First, let's find the value of tanA:
tanA = sinA / cosA
tanA = sin(180 - 10) / cos(180 - 10)
tanA = sin(10) / (-cos(10))
tanA = -sin(10) / cos(10)
tanA = -tan(10)
Now, substitute this value into the expression:
-1 - √(1 + tan^2A) / tanA
-1 - √(1 + (-tan(10))^2) / (-tan(10))
-1 - √(1 + tan^210) / (-tan(10))
-1 - √(1 + tan^210) / (-tan(10))
Now, we'll square both sides of tanA = -tan(10):
tan^2A = (-tan(10))^2
tan^2A = tan^210
Substituting this back into the expression:
-1 - √(1 + tan^2A) / tanA
-1 - √(1 + tan^210) / (-tan(10))
Now, we can simplify the expression further:
-1 - √(1 + tan^210) / (-tan(10))
= -1 - √(1 + tan^2A) / tanA
= -[1 + √(1 + tan^2A)] / tanA
So, we have shown that tan(A/2) = -1 - √(1 + tan^2A) / tanA.
To prove the given equation, we need to manipulate the expression on the right side to match the expression on the left side.
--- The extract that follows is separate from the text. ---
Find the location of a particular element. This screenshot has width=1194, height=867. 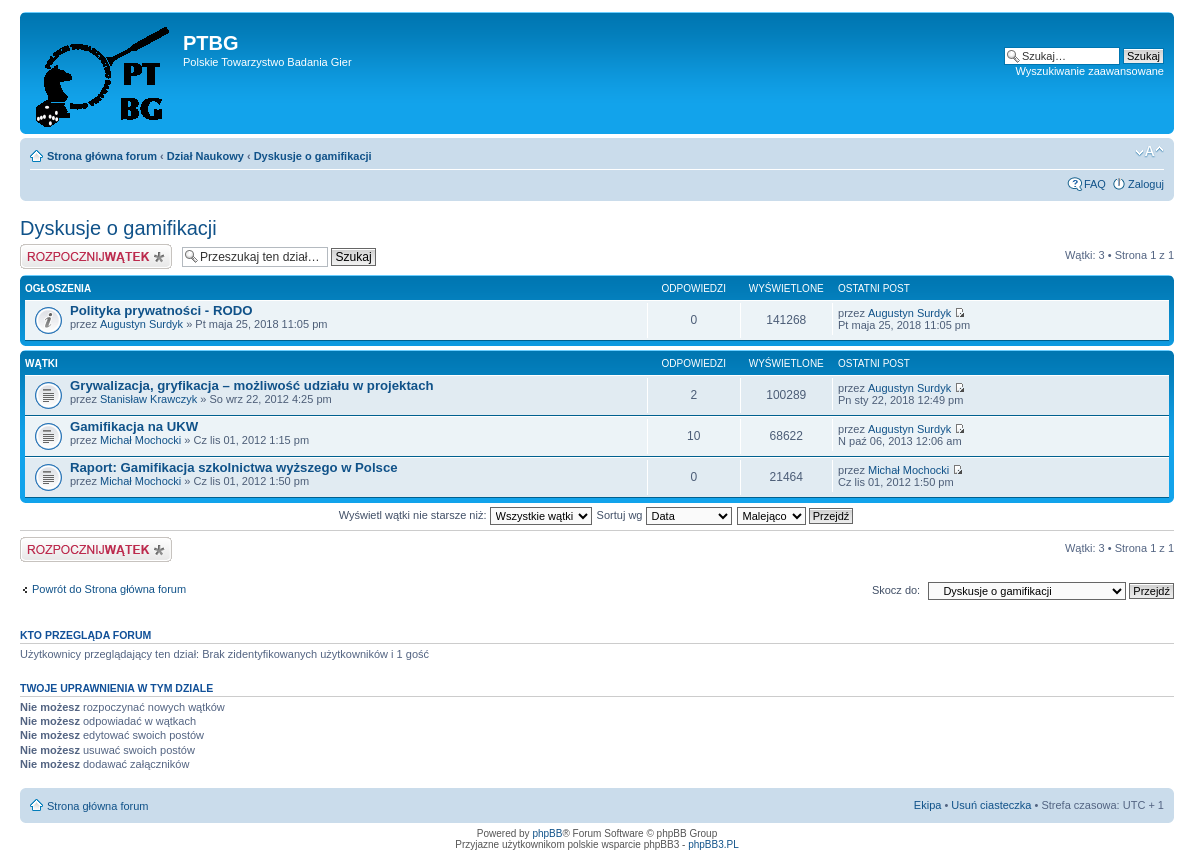 Zmień rozmiar tekstu is located at coordinates (1149, 152).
Let's start with the right side:
First, let's simplify the expression inside the square root:
1 + tan^2(A)
Since tan^2(A) + 1 = sec^2(A) (based on the Pythagorean Identity for tangent), we can rewrite the expression as:
1 + tan^2(A) = sec^2(A)
Now, let's substitute this back into the equation:
-rot(1 + tan^2(A)) / tan(A)
= -rot(sec^2(A)) / tan(A)
Next, let's use the identity: sec(A) = 1 / cos(A) to replace the secant:
-rot((1 / cos^2(A))) / tan(A)
Now, let's simplify further by multiplying the numerator and denominator by cos^2(A):
-rot(1) / (cos^2(A) * tan(A))
Since rot(1) = -1, this becomes:
1 / (cos^2(A) * tan(A))
Now, let's tackle the numerator:
Tan(A/2)
= sin(A/2)/cos(A/2) (based on the definition of the tangent function)
= [2 * sin(A/2)*cos(A/2)] / [2 * cos^2(A/2)] (multiplying the numerator and denominator by 2 * cos(A/2))
= [2 * sin(A/2)*cos(A/2)] / [1 + cos(A)] (using the double angle formula for cosine: cos^2(A/2) = (1 + cos(A))/2)
Now, let's substitute this back into the equation:
[2 * sin(A/2)*cos(A/2)] / [1 + cos(A)]
= 2 * sin(A/2) / (1 + cos(A))
Now, we can see that the expression on the left side (Tan(A/2)) matches the expression on the right side (1 / (cos^2(A) * tan(A))).
Thus, we have proven that Tan(A/2) = -rot(1 + tan^2(A)) / tan(A).